Charles Person (born 1942) is an African-American civil rights activist who participated in the 1961 Freedom Rides. He was born and raised in Atlanta, Georgia. Following his 1960 graduation from David Tobias Howard High School, he attended Morehouse College. Person was the youngest Freedom Rider on the original Congress of Racial Equality Freedom Ride. [1] His memoir Buses Are a Comin': Memoir of a Freedom Rider was published by St. Martin's Press in 2021.
Person was born in Atlanta on September 27, 1942. His father was an orderly at Emory University Hospital. He was a gifted math and physics student, with aspirations to become a scientist. In high school, he was a member of his local NAACP Youth Council. In the Fall of 1960, he enrolled as a freshman at Morehouse College. As a Freshman at Morehouse, he became active in the civil rights movement, joining a student organization called the Atlanta Committee on Appeal for Human Rights.
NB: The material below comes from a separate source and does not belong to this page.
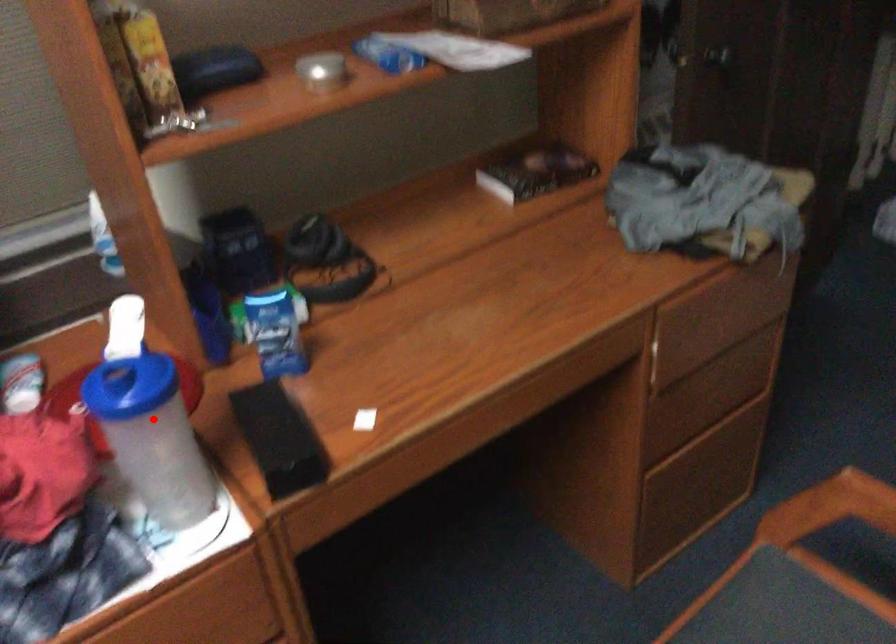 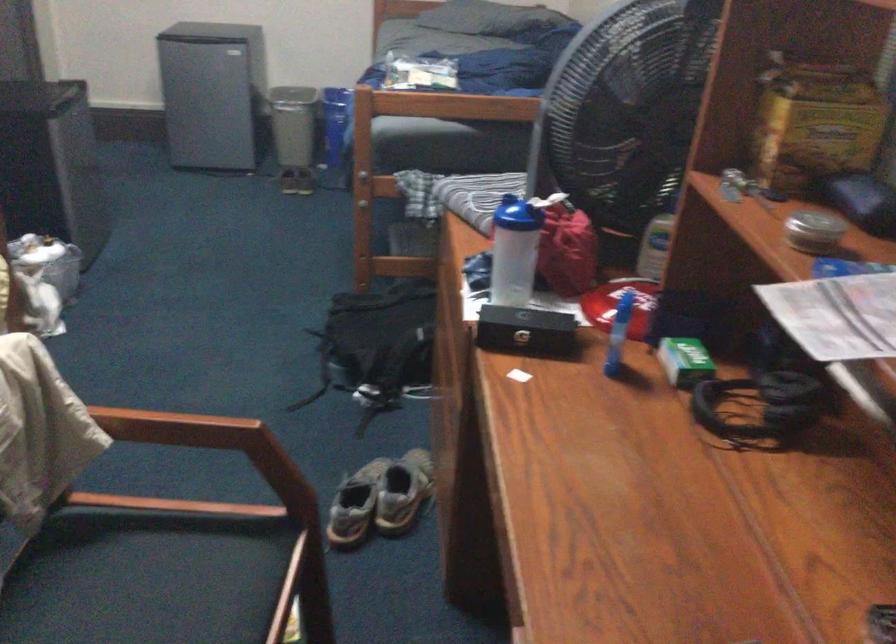 Question: I am providing you with two images of the same scene from different viewpoints. Image1 has a red point marked. In image2, the corresponding 3D location appears at what relative position? Reply with the corresponding letter.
Person received his first jail sentence, a sixteen-day trip, after a sit-in in 1961. [1] In an interview, Person had this to say about the sit-ins: "Once I got involved, it was infectious, anything that had to do with protests, I was there. My life revolved around it, I did my homework and my assignment around sitting-in. You’d be surprised how good study habits you can develop, because you were just sitting at a lunch counter with no place to go, they weren’t going to feed us, so you just sat there and did your studies." [2] They were attacked with items such as condiments and cigarette butts, and threatened with items like meat cleavers. The students in these sit-ins practiced non-violent tactics, which helped make the threats and attacks less interesting for the whites trying to intimidate them. [2] He gained the attention of CORE recruiters that were looking for an Atlanta freedom rider. [1] As a minor, he needed a parent signature to participate. His mother refused to sign, but he was able to convince his father. [3]
Person was a member of the original 13 freedom riders departing from Washington, D.C. aboard a Trailways bus on May 4, 1961. [4] His first encounter with the law came in Charlotte, North Carolina. At the Charlotte bus station, Person thought his shoes were dirty, so he decided to get a shoe shine. He decided to stay in the whites only shoe-shine station until either his shoes were shined or he was arrested. A policeman arrived shortly, and Person decided he would leave the chair to avoid arrest. [5]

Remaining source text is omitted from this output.